The ambulance crew worked quickly. They cut my shirt off and laid me face down on the stretcher. Everyone became quiet. Still. They stared as I was carried out.

Sucking in a mass of air, I quietly urged them to leave me there. I didn’t mind. I had no insurance and no money to cover the hospital costs. They carried me to the ambulance anyway. In the throng of people crowding close to catch a “glimpse” of me, I recognized faces I dearly loved. They smiled through tear filled eyes. I returned the smile as they shoved me into the back of the Medic One and shut the door behind me.

Having to roll over onto my back in the ambulance was by far the most pain I had yet felt. It seemed unbearable. My entire upper body was one mass of pain. They hooked me up to an IV and oxygen. I kept singing to myself.

I believe

When I don’t really understand

I believe

When I don’t feel Your guiding hand

I believe

In spite of all I’m going through

Lord, I believe in You.



I sang it over and over. Laying on a cold emergency room table at the hospital. Confused. Overwhelmed. Wondering what this all could mean.

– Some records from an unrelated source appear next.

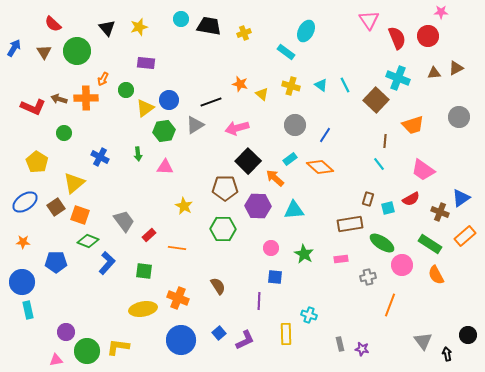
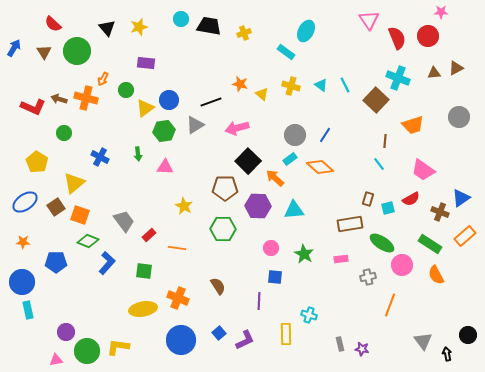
orange cross at (86, 98): rotated 15 degrees clockwise
gray circle at (295, 125): moved 10 px down
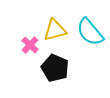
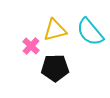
pink cross: moved 1 px right, 1 px down
black pentagon: rotated 24 degrees counterclockwise
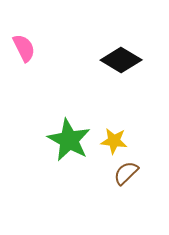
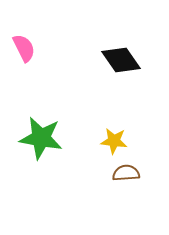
black diamond: rotated 24 degrees clockwise
green star: moved 28 px left, 2 px up; rotated 18 degrees counterclockwise
brown semicircle: rotated 40 degrees clockwise
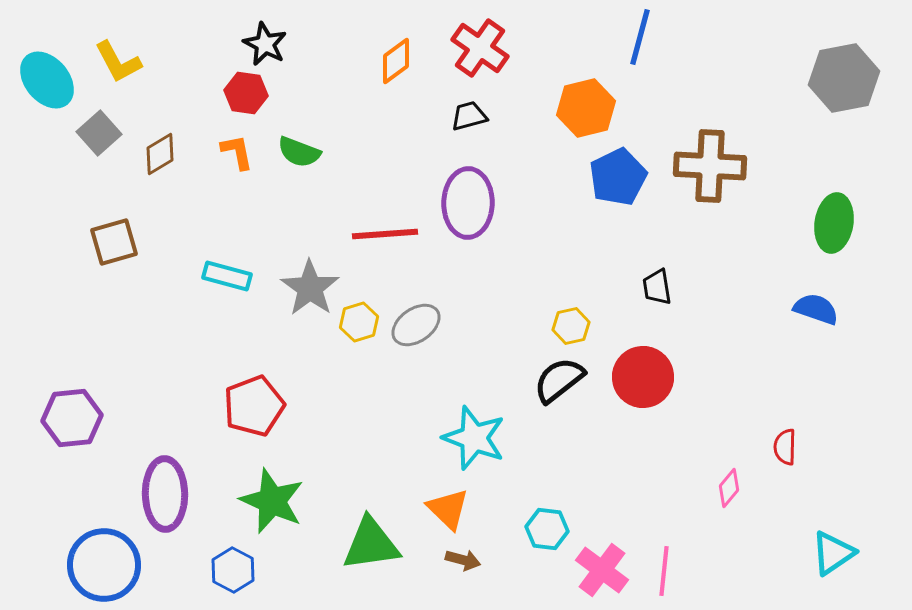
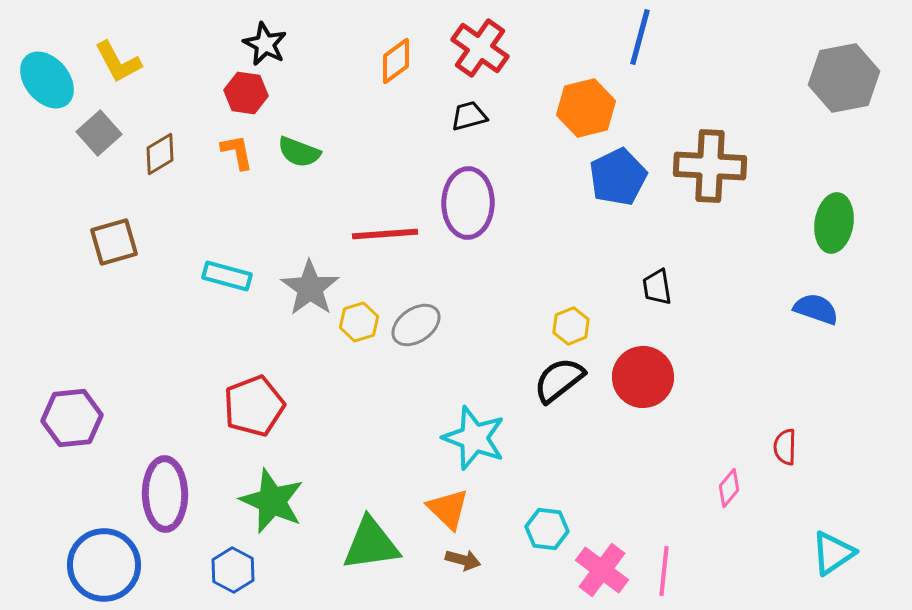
yellow hexagon at (571, 326): rotated 9 degrees counterclockwise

It was such a terrifying experience. After blotting my back and chest with towels to absorb the blood, the doctor injected shots into my open wounds. It was the climactic final blow. That agony exceeded even the rolling over in the ambulance. The intensity was greater than anything I had ever known before. Sobs poured out of me.

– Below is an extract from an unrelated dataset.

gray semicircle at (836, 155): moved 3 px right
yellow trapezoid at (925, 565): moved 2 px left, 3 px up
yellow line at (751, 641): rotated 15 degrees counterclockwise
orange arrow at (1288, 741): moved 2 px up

They worked quickly, then rolled me down the hall for x-rays. They put me under anesthesia and I was out. Waking up in the recovery room five hours later, I asked out loud through my sore throat, “Is anybody there?” I heard the angelic voice of a nurse respond, “Yes, I’m here.” It was so comforting.

I have felt pain so wrenching, so deep, that I thought I could not handle it much longer. Yet I have also felt the love of God through all of it and it has changed me. I am no longer the same. God has touched me in a miraculous way, as only He can do. He has truly healed me.

My being stabbed was a blessing to me. I have WONDERFUL friends that I would not have met had I not been stabbed. My life has felt so blessed because of it. I never had nightmares, nor do I walk around scared. It wasn’t so traumatic for me as it was painful.

Being young and immature, I hesitated to seek physical therapy, wanting instead to trust God to completely finish the healing He had started. Eventually, when I did go for therapy, it took three years, twice a week, to bring me to the relatively pain free life that I am able to live now.
I thank Him for everything He has brought me through.